_EXERCISE REQUIREMENTS:_
The entries below are to be transcribed in full, without their images.

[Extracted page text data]
== Segment start ==

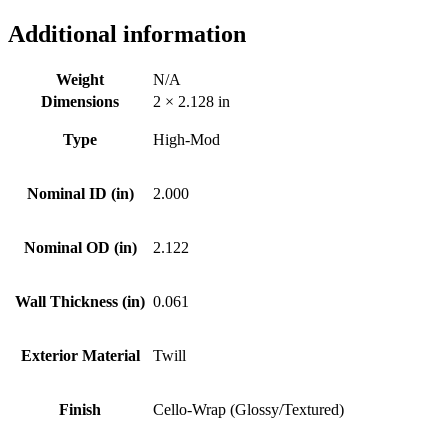
Additional information
Weight
N/A
Dimensions
2 × 2.128 in
Type
High-Mod
Nominal ID (in)
2.000
Nominal OD (in)
2.122
Wall Thickness (in)
0.061
Exterior Material
Twill
Finish
Cello-Wrap (Glossy/Textured)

== Segment end ==

_YOUR RESPONSE:_
Additional information
Weight
N/A
Dimensions
2 × 2.128 in
Type
High-Mod
Nominal ID (in)
2.000
Nominal OD (in)
2.122
Wall Thickness (in)
0.061
Exterior Material
Twill
Finish
Cello-Wrap (Glossy/Textured)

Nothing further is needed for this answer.